How Apple Lost Control of Its Betas

Originally published in mid-2022. Updated October 2025 to reflect Apple’s later changes, including the unified developer/public beta program and expanded Feedback process. While those moves improved access, the deeper issue of how Apple listens still remains.


The work Apple’s engineers do across iOS, macOS, watchOS, iPadOS, and yes, even the tvOS crew down in the dust and cobwebs, is wearisome and worthy of praise. But that does not make the updates — or the work behind them — completely immune from criticism.

I remind myself, however, that we, as customers, view Apple as something — a creature, if you will. But a corporation is a group of humans. When we’re griping about something, we’re attacking someone’s work, something that they were proud enough to distribute to billions of individuals. That sense of connection and compassion does have a point, though — the point where mistakes start to trickle into everyone else.

I’m a genuine admirer of Craig and his entire team, and of much of the work the OS division has done in recent years. They’ve pushed the industry forward in exciting and privacy-focused ways through meaningful changes like App Tracking Transparency, Apple’s firm stance on privacy, and genuinely innovative features like Universal Control. (macOS Ventura, to my surprise, actually made Universal Control better.)

But if you compare Apple’s OS business the last three years, you see a disturbing trend — less quality for the sake of getting it done, features rushed out the door before they’re actually ready, and an unstated sense of arrogance that “Apple knows best” because it’s some kind of higher authority.

While I’ll save my commentary regarding the future of the company for another day, I’d like to point out one of the too-often-overlooked elements of Apple’s process of developing iOS, macOS, tvOS, watchOS, and iPadOS updates: betas.

The Beta Problem

Beta testing by its nature is buggy and unfinished software. Inconsistencies and bugs are the price you pay — that’s what a beta is. I don’t complain about iOS beta updates being buggy. I will complain, though, that if beta software is necessarily buggy, then beta testing should lead to cleaner, more stable releases later on.

Increasingly, that isn’t happening.

Anyone who has been paying attention to Apple or the technology world more broadly knows that recent years of iOS releases have been rocky. Features are spotty, system UI bugs are epidemic, and there is a general perception that quality has slipped.

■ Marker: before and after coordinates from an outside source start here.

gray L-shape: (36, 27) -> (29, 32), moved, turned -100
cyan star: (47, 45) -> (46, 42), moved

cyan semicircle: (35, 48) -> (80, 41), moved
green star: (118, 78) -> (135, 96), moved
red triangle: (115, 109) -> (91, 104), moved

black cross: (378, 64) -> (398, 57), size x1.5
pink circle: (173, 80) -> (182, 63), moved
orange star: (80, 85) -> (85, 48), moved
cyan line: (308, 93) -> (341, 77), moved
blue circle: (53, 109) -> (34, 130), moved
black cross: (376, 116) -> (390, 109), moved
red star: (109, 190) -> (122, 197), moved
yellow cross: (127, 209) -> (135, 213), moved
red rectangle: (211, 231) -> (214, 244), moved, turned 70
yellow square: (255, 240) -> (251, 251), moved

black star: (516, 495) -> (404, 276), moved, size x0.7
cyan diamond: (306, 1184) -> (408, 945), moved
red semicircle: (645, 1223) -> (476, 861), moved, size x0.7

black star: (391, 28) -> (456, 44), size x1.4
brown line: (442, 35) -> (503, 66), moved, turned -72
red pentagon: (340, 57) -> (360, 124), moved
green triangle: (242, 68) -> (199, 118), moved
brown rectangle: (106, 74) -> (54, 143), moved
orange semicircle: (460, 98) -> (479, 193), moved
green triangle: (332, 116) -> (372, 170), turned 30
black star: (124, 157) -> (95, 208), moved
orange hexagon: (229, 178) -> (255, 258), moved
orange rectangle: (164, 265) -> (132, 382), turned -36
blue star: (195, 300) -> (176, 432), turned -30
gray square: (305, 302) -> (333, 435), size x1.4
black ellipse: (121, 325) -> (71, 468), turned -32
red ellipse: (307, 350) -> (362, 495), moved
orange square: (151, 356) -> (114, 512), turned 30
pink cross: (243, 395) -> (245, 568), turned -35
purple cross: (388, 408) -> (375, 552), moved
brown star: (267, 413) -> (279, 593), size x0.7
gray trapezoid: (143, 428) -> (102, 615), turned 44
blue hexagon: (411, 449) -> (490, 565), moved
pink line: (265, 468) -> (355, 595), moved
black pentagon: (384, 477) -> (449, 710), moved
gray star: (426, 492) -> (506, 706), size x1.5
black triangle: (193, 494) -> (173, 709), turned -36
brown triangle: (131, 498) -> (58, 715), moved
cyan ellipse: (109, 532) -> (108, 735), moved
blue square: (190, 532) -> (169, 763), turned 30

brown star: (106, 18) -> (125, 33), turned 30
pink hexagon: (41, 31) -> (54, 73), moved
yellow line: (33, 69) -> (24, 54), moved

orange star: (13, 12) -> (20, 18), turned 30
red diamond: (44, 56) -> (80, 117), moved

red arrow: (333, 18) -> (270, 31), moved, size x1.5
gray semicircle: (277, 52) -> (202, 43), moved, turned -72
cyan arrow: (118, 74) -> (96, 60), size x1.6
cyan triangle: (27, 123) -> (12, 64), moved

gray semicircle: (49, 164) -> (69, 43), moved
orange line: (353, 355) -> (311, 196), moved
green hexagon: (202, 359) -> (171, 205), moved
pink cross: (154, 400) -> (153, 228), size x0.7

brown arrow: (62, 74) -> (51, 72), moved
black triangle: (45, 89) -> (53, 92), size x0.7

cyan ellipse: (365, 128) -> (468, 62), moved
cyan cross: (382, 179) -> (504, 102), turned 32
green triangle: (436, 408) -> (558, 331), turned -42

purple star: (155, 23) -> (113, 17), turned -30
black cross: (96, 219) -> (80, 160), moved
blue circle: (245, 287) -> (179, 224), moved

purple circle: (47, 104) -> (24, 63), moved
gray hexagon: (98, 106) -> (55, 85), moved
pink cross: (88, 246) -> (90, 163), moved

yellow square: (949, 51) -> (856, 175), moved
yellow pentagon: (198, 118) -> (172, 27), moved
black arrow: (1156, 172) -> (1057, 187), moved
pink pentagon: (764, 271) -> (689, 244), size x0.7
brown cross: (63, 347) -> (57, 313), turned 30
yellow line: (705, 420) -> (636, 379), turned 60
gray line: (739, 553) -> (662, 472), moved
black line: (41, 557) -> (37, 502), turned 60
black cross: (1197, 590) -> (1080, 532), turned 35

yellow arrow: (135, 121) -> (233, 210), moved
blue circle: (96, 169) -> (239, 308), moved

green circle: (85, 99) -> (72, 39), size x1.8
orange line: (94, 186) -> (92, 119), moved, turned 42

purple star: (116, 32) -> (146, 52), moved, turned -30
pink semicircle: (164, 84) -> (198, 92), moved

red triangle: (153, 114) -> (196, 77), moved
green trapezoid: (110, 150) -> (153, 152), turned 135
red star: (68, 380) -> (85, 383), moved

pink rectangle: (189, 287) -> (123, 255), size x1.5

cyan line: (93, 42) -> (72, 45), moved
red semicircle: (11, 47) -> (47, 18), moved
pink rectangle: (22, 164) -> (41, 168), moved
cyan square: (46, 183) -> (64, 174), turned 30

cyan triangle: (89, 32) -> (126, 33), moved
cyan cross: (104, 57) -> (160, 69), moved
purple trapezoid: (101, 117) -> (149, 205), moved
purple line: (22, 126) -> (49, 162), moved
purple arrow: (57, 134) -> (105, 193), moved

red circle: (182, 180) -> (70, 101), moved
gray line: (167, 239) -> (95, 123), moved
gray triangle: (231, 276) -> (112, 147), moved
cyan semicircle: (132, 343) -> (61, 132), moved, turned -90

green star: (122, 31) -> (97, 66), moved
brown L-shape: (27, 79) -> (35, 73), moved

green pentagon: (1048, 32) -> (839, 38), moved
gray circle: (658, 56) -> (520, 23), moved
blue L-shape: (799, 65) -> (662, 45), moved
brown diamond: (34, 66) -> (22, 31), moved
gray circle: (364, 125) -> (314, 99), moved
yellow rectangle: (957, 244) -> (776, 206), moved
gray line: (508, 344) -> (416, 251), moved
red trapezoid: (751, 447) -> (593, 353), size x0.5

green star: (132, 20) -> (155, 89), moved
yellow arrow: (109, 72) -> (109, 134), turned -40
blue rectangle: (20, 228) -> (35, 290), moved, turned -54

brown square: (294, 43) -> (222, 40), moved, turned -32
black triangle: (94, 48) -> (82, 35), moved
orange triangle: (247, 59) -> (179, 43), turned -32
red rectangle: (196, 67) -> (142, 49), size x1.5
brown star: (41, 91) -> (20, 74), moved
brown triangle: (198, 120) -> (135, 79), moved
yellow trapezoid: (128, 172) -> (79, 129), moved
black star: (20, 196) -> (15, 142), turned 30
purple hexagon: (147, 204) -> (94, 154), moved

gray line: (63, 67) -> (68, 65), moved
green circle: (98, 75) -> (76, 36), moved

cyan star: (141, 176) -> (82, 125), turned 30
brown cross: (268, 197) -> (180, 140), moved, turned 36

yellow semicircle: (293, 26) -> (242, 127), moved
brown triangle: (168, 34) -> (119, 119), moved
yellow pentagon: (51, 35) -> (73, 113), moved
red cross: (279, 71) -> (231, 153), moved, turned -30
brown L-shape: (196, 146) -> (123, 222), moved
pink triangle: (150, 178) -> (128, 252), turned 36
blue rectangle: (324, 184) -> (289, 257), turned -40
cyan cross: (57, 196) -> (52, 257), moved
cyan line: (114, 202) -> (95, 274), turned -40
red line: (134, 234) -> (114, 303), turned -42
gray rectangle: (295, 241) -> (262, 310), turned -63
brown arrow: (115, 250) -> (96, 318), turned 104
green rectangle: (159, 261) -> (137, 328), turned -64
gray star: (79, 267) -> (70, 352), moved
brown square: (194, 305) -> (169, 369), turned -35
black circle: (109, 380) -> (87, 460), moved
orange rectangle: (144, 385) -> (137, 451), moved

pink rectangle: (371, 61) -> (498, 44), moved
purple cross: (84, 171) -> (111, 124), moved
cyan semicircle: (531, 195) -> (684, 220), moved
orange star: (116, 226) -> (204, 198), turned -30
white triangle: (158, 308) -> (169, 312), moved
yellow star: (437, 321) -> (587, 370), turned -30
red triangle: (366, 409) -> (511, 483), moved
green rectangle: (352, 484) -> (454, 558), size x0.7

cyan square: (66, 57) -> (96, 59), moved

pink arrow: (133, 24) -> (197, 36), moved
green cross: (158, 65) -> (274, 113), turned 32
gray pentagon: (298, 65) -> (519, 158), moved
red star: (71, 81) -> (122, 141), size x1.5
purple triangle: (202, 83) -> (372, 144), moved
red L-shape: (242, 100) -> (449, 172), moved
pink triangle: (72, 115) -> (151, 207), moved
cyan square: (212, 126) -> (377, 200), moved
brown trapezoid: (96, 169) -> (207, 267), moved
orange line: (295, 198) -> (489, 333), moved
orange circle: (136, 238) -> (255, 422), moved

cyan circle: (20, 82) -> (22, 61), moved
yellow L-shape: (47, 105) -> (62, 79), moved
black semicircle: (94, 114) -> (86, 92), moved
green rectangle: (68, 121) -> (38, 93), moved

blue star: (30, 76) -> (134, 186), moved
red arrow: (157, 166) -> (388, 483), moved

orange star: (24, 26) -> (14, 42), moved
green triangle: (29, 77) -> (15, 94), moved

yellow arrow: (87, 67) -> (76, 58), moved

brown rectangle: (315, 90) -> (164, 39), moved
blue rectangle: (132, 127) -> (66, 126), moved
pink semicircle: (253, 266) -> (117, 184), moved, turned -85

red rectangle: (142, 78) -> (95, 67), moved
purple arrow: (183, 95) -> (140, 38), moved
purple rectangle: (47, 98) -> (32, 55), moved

Now, okay, Apple’s argument is that there are billions of iPhones out there in use throughout the world. The percentage of users on Twitter, Reddit, and forums that complain about bugs is not representative of most iPhone users. But when you charge more than $1,000 for what’s marketed as a premium smartphone experience, even that percentage should be heard. It’s the minimum that they should demand from a company based on the existence of devotion to the “Apple philosophy.”.

Even without full statistical account of all users, the grievance about bug-ridden iOS releases hints at something deeper — a deep-seated issue with how Apple thinks about software development and the beta testing that is meant to “help us make our software the best that it can be.”

I do believe Apple has become a bit too lean. The company is doing more than ever — and with $200 billion in cash, maybe it can — but you don’t want to put more on your plate when you haven’t yet mastered what’s there. (The fact that realityOS launches this even makes it more troubling.)

And yet, Apple’s OS teams are geniuses. The problem isn’t genius; it’s equilibrium. A mad fixation on deadlines, in combination with a fundamentally broken beta process, renders new releases insufficiently prepared for widespread use.

The Beta User Problem

I learned several weeks ago, while installing an iOS 16 beta, just how unsettlingly simple it is to do. Freakingly simple. Unbelievably simple. Apple has been outspoken in its opposition to sideloading, and it has warned that the practice could unleash “the floodgates of hell” and expose users to instability or data loss. But where is that same caution regarding unreleased system software?

Why can anyone simply download a beta profile off some public link, restart their phone, and suddenly they’re on pre-release firmware? Isn’t this just as scary — if not more so — than sideloading apps? Apple sends warnings regarding placing betas on final devices, but no one pays heed since they don’t need to.

Apple never specified how many individuals take part in its public or developer betas, but whatever the number might be, it’s safe to assume the system falls apart and is reassembled. Beta access must be more structured, more disciplined. My suggestion: scrap the beta profile entirely. Betas should be released only through a vetted registration process tied to specific devices.

For developers, that may mean registering a device as an official “iOS Test Device” before any given beta is pushed server-side. No profile, no shortcuts. It’s imperfect, but it’s a step toward a more uniform and accountable process of beta testing — one that might eliminate what I call the “TikTok crowd” of users with no idea what they’re doing.

The Not-So-Feedback App

When your Feedback app fails at its sole mission — collecting feedback — you know something has gone off course.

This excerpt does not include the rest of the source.